◆ Data for the task:
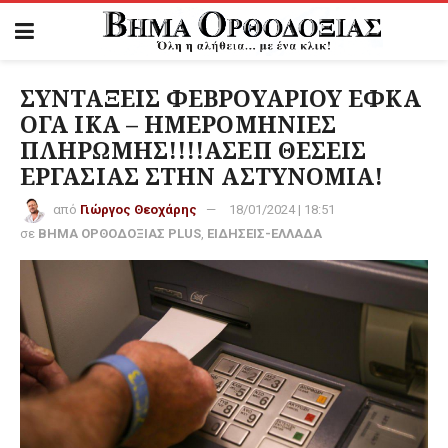
ΣΥΝΤΑΞΕΙΣ ΦΕΒΡΟΥΑΡΙΟΥ ΕΦΚΑ
ΟΓΑ ΙΚΑ – ΗΜΕΡΟΜΗΝΙΕΣ
ΠΛΗΡΩΜΗΣ!!!!ΑΣΕΠ ΘΕΣΕΙΣ
ΕΡΓΑΣΙΑΣ ΣΤΗΝ ΑΣΤΥΝΟΜΙΑ!
από
Γιώργος Θεοχάρης
18/01/2024 | 18:51
σε
ΒΗΜΑ ΟΡΘΟΔΟΞΙΑΣ PLUS
,
ΕΙΔΗΣΕΙΣ-ΕΛΛΑΔΑ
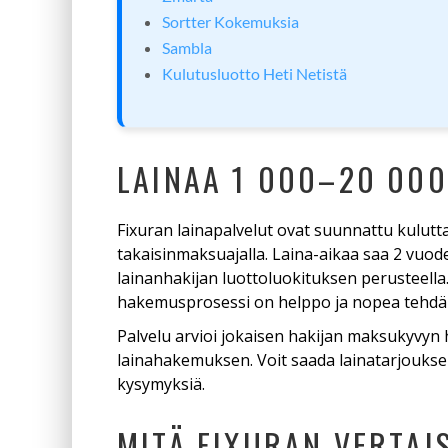
Sortter Kokemuksia
Sambla
Kulutusluotto Heti Netistä
LAINAA 1 000–20 00
Fixuran lainapalvelut ovat suunnattu kuluttaji
takaisinmaksuajalla. Laina-aikaa saa 2 vuod
lainanhakijan luottoluokituksen perusteella
hakemusprosessi on helppo ja nopea tehdä 
Palvelu arvioi jokaisen hakijan maksukyvyn 
lainahakemuksen. Voit saada lainatarjouksen he
kysymyksiä.
MITÄ FIXURAN VERTAI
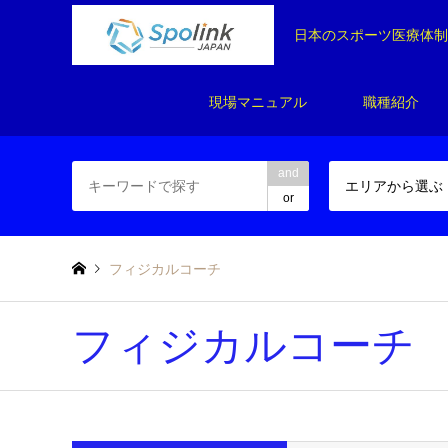
日本のスポーツ医療体
現場マニュアル
職種紹介
and
エリアから選ぶ
or
フィジカルコーチ
フィジカルコーチ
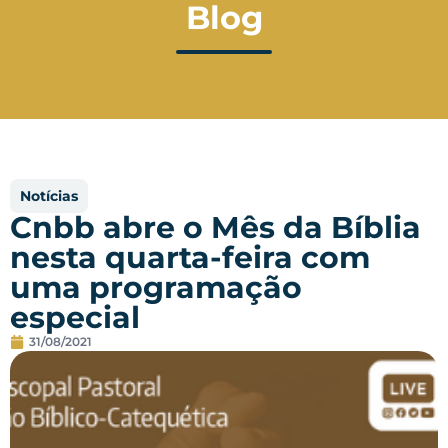
Blog
Notícias
Cnbb abre o Mês da Bíblia
nesta quarta-feira com
uma programação
especial
31/08/2021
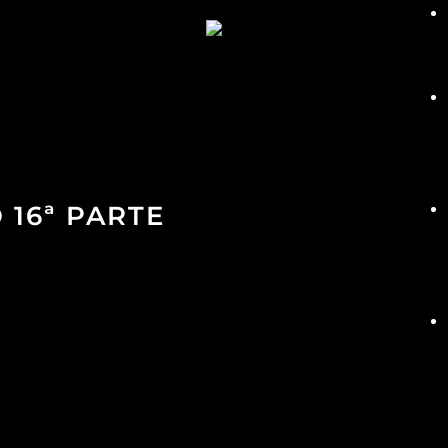
 16ª PARTE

◆ Exercise brief:
Would you transcribe, exactly and only, the lines from the one that contains "hakemusprosessi on helppo ja nopea tehdä" through the last line of the data above, without any pictures?

◆ Output below:
hakemusprosessi on helppo ja nopea tehdä 
Palvelu arvioi jokaisen hakijan maksukyvyn 
lainahakemuksen. Voit saada lainatarjouksen he
kysymyksiä.
MITÄ FIXURAN VERTAI
日本のスポーツ医療体
現場マニュアル
職種紹介
and
エリアから選ぶ
or
フィジカルコーチ
フィジカルコーチ
Blog
Notícias
Cnbb abre o Mês da Bíblia
nesta quarta-feira com
uma programação
especial
31/08/2021
 16ª PARTE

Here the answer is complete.